During the 1990s, BB&T, a North Carolina financial services company, had been steadily buying up brokers across the Atlantic Coast, and in 2002 they acquired Alabama-based CRC Insurance Services. CRC would serve as the platform for the next twenty years of the rollup, which included the acquisitions of Crump and Swetts in 2012 and 2016 respectively, along with literally hundreds of other bolt-ons.

This story comes full circle. In 2008, Pat Ryan retired from Aon, the broker he had founded 44 years before. Keen for some peace and quiet, the 74-year old spearheaded the Chicago Olympics bid, as well as funding a wing of the Art Institute of Chicago, before deciding that he wasn’t done yet. In 2010, Ryan launched Ryan Specialty Group - a brand new wholesale broker. He brought on a star-studded board, crucially including Tim Turner, formerly president of CRC - and Turner brought 120 of CRC’s 800 employees with him. CRC sued in Illinois on the basis of their non-competes, Ryan moved the suit to California, and Ryan won.

Ryan doesn’t have a computer on his desk - because he only needs a phone.

In 2022, Ryan Specialty reported $1.7bn of revenue, up 20% on the previous year. Having IPOed in 2021, it’s now worth over eleven billion dollars.


Looking back over that story, the US insurance broking industry seems dominated by three forces: the centrifugal agent force, expelled by the logic of Dunbar’s number; the ineluctable arithmetic of the private equity rollup; and the giant personalities that pull markets along with them.

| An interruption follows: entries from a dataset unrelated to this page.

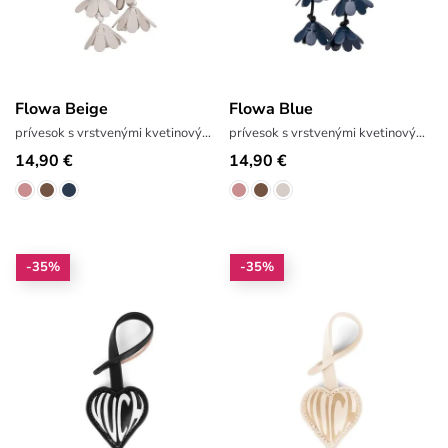
Flowa Beige
Flowa Blue
prívesok s vrstvenými kvetinovými motívmi
prívesok s vrstvenými kvetinovými motívmi
14,90 €
14,90 €
-35%
-35%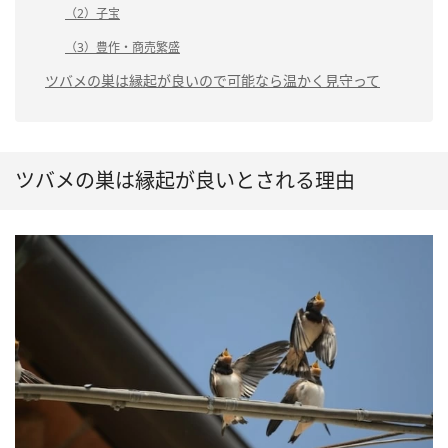
（2）子宝
（3）豊作・商売繁盛
ツバメの巣は縁起が良いので可能なら温かく見守って
ツバメの巣は縁起が良いとされる理由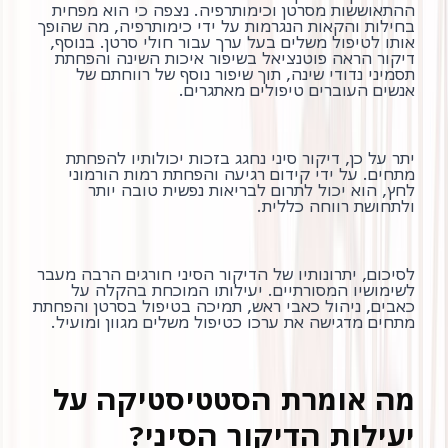
ההתאוששות מסרטן וכימותרפיה. נצפה כי הוא מפחית
בחילות והקאות הנגרמות על ידי כימותרפיה, מה שהופך
אותו לטיפול משלים בעל ערך עבור חולי סרטן. בנוסף,
דיקור הראה פוטנציאל בשיפור איכות השינה והפחתת
תסמיני נדודי שינה, תוך שיפור נוסף של רווחתם של
אנשים העוברים טיפולים מאתגרים.
יתר על כן, דיקור סיני נחגג בזכות יכולותיו להפחתת
מתחים. על ידי קידום רגיעה והפחתת רמות הורמוני
לחץ, הוא יכול לתרום לבריאות נפשית טובה יותר
ולתחושת רווחה כללית.
לסיכום, יתרונותיו של הדיקור הסיני חורגים הרבה מעבר
לשימושיו המסורתיים. יעילותו המוכחת בהקלה על
מתחים מדגישה את ערכו כטיפול משלים מגוון ומועיל.
מה אומרת הסטטיסטיקה על
יעילות הדיקור הסיני?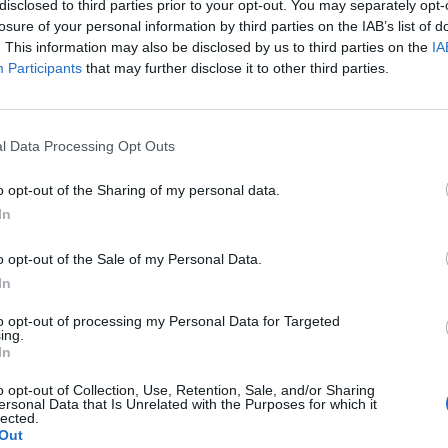
pez, director general del Real Zaragoza, ha destaca
disclosed to third parties prior to your opt-out. You may separately opt-
onectan por “su filosofía global, su innovación, as
losure of your personal information by third parties on the IAB’s list of
. This information may also be disclosed by us to third parties on the
IA
n los usuarios”. Por su parte, Lola Vilas, directora de
Participants
that may further disclose it to other third parties.
arcado el “compromiso” de su compañía de “mejorar
aragoza, ofreciendo a los zaragocistas
una alternat
plazarse a apoyar a su equipo
en el camino de vuelt
n”.
l Data Processing Opt Outs
con el club maño no es el único que ha alcanzado
o opt-out of the Sharing of my personal data.
Uber. La plataforma de movilidad se convirtió este 
In
 principal del Como
,
tras su ascenso a la Serie A
, mi
de
delivery
,
Uber Eats
,
firmó con
LaLiga
hasta 2027
.
o opt-out of the Sale of my Personal Data.
In
igence 2P
to opt-out of processing my Personal Data for Targeted
ing.
In
 2P
es la unidad de estrategia e inteligencia de merc
 plataforma de datos monitoriza en tiempo real el n
o opt-out of Collection, Use, Retention, Sale, and/or Sharing
Liga, Liga F y Primera Rfef; 200 clubes de ligas euro
ersonal Data that Is Unrelated with the Purposes for which it
lected.
y Primera FEB y otra veintena de Euroliga, Eurocup y
Out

It’s not just that brokers can take their clients with them when they leave; executives take their brokers with them when they leave. As such, broking makes for a fascinating case study: but it’s not aggregation theory in the mould of Facebook and Google. Instead, all these mergers and divorces constitute a vicious, sharp-elbowed battle for control over indirect customer relationships. Abandoning any hope of going direct, brokerages and their sponsors wage a war for talent. I wonder what Marx would have made of that.